Pediatric Orthopaedics — MCQs

Pediatric Orthopaedics Indian Medical PG Practice Questions and MCQs

Question 21: Which of the following movements is restricted in Perthes disease?

A. Adduction and external rotation
B. Abduction and external rotation
C. Adduction and internal rotation
D. Abduction and internal rotation (Correct Answer)

Explanation: ### Explanation **Legg-Calvé-Perthes Disease (LCPD)** is an idiopathic avascular necrosis of the capital femoral epiphysis, typically seen in boys aged 4–8 years. The restriction of specific movements is a hallmark clinical finding used to differentiate it from other hip pathologies. #### 1. Why Abduction and Internal Rotation are restricted: In Perthes disease, the femoral head undergoes necrosis, collapse, and subsequent flattening (**coxa plana**). This deformity leads to a loss of sphericity. * **Abduction** is restricted because the flattened, enlarged femoral head (coxa magna) impinges against the acetabular rim (lateral pillar). * **Internal Rotation** is restricted due to muscle spasms (primarily of the adductors and psoas) and the mechanical incongruity between the deformed femoral head and the acetabulum. This is often the earliest sign of the disease. #### 2. Analysis of Incorrect Options: * **A & C (Adduction):** Adduction is rarely restricted in hip joint pathologies; in fact, the hip often assumes an adducted and externally rotated position to accommodate the joint effusion and minimize intra-articular pressure. * **B (External Rotation):** In Perthes, external rotation is usually preserved or may even appear increased as a compensatory mechanism for the loss of internal rotation. #### 3. Clinical Pearls for NEET-PG: * **Classic Presentation:** A painless (or mildly painful) limp in a young boy. * **Gage’s Sign:** A V-shaped lucency on the lateral side of the epiphysis (a "Head at Risk" sign). * **Catterall Classification:** Based on the extent of head involvement (Groups I-IV). * **Herring Classification:** Based on the integrity of the **Lateral Pillar** (most prognostic). * **Management Principle:** The goal is **"Containment"**—keeping the femoral head within the acetabulum (using braces or osteotomy) so it molds into a spherical shape during the revascularization phase.

Question 22: Which of the following sites is least commonly involved in arthrogryposis?

A. Knee
B. Hip
C. Trunk (Correct Answer)
D. Elbow

Explanation: **Explanation:** **Arthrogryposis Multiplex Congenita (AMC)** is a clinical syndrome characterized by non-progressive, multiple joint contractures present at birth.
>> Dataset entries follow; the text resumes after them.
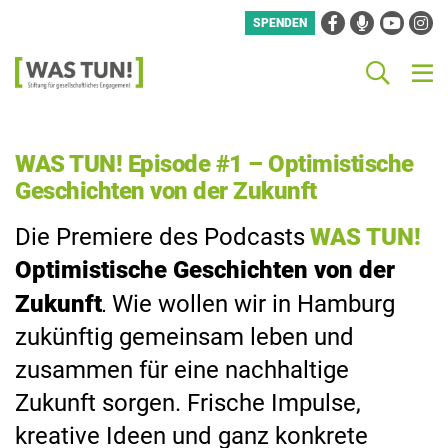
Facebook
Podcast
YouTube
Instag
SPENDEN
Was
Such
M
PODCAST
ÜBER UNS – DIE STIFTUNG
UNTERSTÜTZER:INNEN
MITGÄRTNERN
WAS TUN DER PODCAST,
PROGRAMM
Tun!
-
OPTIMISTISCHE GESCHICHTEN VON
Stiftung
DER ZUKUNFT. WIE WOLLEN WIR IN
ZIELE UND WIRKUNGEN
UNSER LEITBILD
HISTORIE
für
gesellschaftliches
HAMBURG KÜNFTIG GEMEINSAM
WAS TUN! Episode #1 – Optimistische
Engagement
LEBEN UND ZUSAMMEN FÜR EINE
UNTERSTÜTZER:INNEN
UNTERSTÜTZER:INNEN
Geschichten von der Zukunft
NACHHALTIGE ZUKUNFT SORGEN?
FRISCHE IMPULSE, KREATIVE IDEEN
Die Premiere des Podcasts
WAS TUN!
UND GANZ KONKRETE ANSÄTZE. DAS
Optimistische Geschichten von der
GESPRÄCH MIT MENSCHEN, DIE WAS
TUN!
.
Zukunft
Wie wollen wir in Hamburg
zukünftig gemeinsam leben und
WIR SUCHEN DICH
zusammen für eine nachhaltige
Zukunft sorgen. Frische Impulse,
kreative Ideen und ganz konkrete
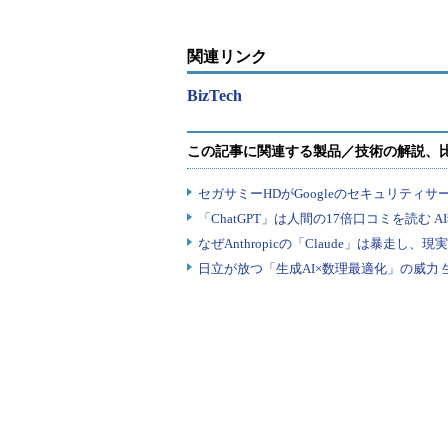
関連リンク
BizTech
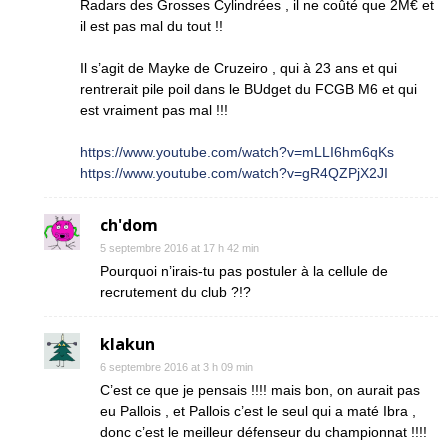
Radars des Grosses Cylindrées , il ne coûté que 2M€ et
il est pas mal du tout !!
Il s’agit de Mayke de Cruzeiro , qui à 23 ans et qui
rentrerait pile poil dans le BUdget du FCGB M6 et qui
est vraiment pas mal !!!
https://www.youtube.com/watch?v=mLLI6hm6qKs
https://www.youtube.com/watch?v=gR4QZPjX2JI
ch'dom
5 septembre 2016 at 17 h 42 min
Pourquoi n’irais-tu pas postuler à la cellule de
recrutement du club ?!?
klakun
6 septembre 2016 at 3 h 09 min
C’est ce que je pensais !!!! mais bon, on aurait pas
eu Pallois , et Pallois c’est le seul qui a maté Ibra ,
donc c’est le meilleur défenseur du championnat !!!!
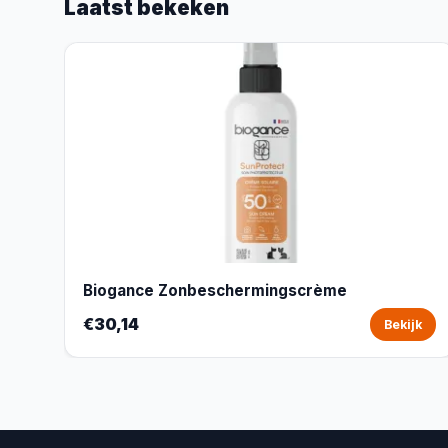
Laatst bekeken
Biogance Zonbeschermingscrème
€30,14
Bekijk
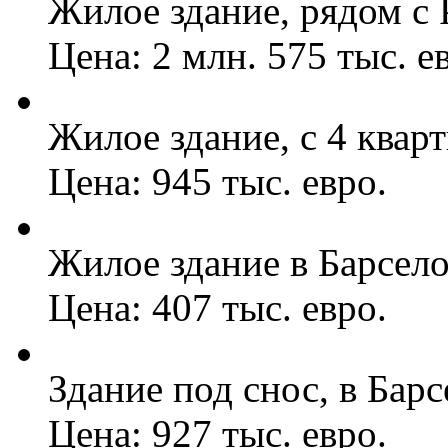
Жилое здание, рядом с P
Цена: 2 млн. 575 тыс. е
Жилое здание, с 4 кварт
Цена: 945 тыс. евро.
Жилое здание в Барсело
Цена: 407 тыс. евро.
Здание под снос, в Барс
Цена: 927 тыс. евро.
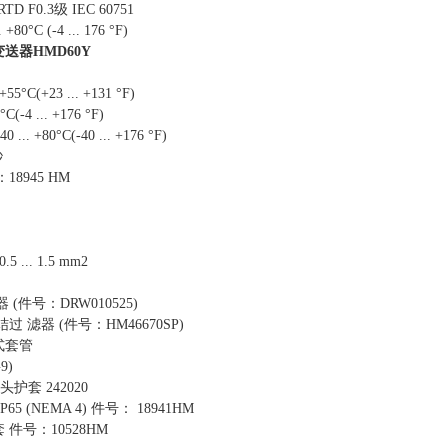
TD F0.3级 IEC 60751
80°C (-4 ... 176 °F)
送器HMD60
Y
55°C(+23 ... +131 °F)
C(-4 ... +176 °F)
. +80°C(-40 ... +176 °F)
秒
8945 HM
 ... 1.5 mm2
(件号：DRW010525)
 滤器 (件号：HM46670SP)
式套管
G9)
头护套 242020
5 (NEMA 4) 件号： 18941HM
件号：10528HM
The underlying pathophysiology involves **fetal akinesia** (decreased fetal movement), which leads to the replacement of muscle tissue with fibrous and fatty tissue. **Why Trunk is the Correct Answer:** AMC primarily affects the **appendicular skeleton** (limbs) rather than the axial skeleton. The contractures are typically symmetrical and involve the distal joints more severely than the proximal ones. The **trunk (spine)** is the **least commonly involved** site; while scoliosis can occur in about 20-30% of cases as the child grows, it is not a primary feature of the classic "amyoplasia" type of arthrogryposis, unlike the limb joints which are involved in almost 100% of cases. **Analysis of Incorrect Options:** * **Knee:** Very commonly involved, often presenting as fixed extension contractures or occasionally flexion contractures with pterygium (skin webbing). * **Hip:** Frequently affected, often presenting with dislocations or fixed flexion/abduction/external rotation deformities. * **Elbow:** A hallmark site, typically presenting with fixed extension deformities (the "waiter's tip" position when combined with wrist flexion). **Clinical Pearls for NEET-PG:** * **Classic Presentation:** "Wooden doll" appearance with featureless, tubular limbs, absent skin creases, and rigid joints. * **Most Common Type:** **Amyoplasia** (sporadic occurrence). * **Typical Limb Position:** Shoulders adducted/internally rotated, elbows extended, wrists flexed (volar/ulnar deviation), and **Clubfoot (Talipes Equinovarus)**, which is the most common foot deformity. * **Intelligence:** Children with AMC usually have **normal intelligence** and sensation. * **Management:** Early aggressive physical therapy and serial casting (Ponseti method for feet) are the mainstays of treatment.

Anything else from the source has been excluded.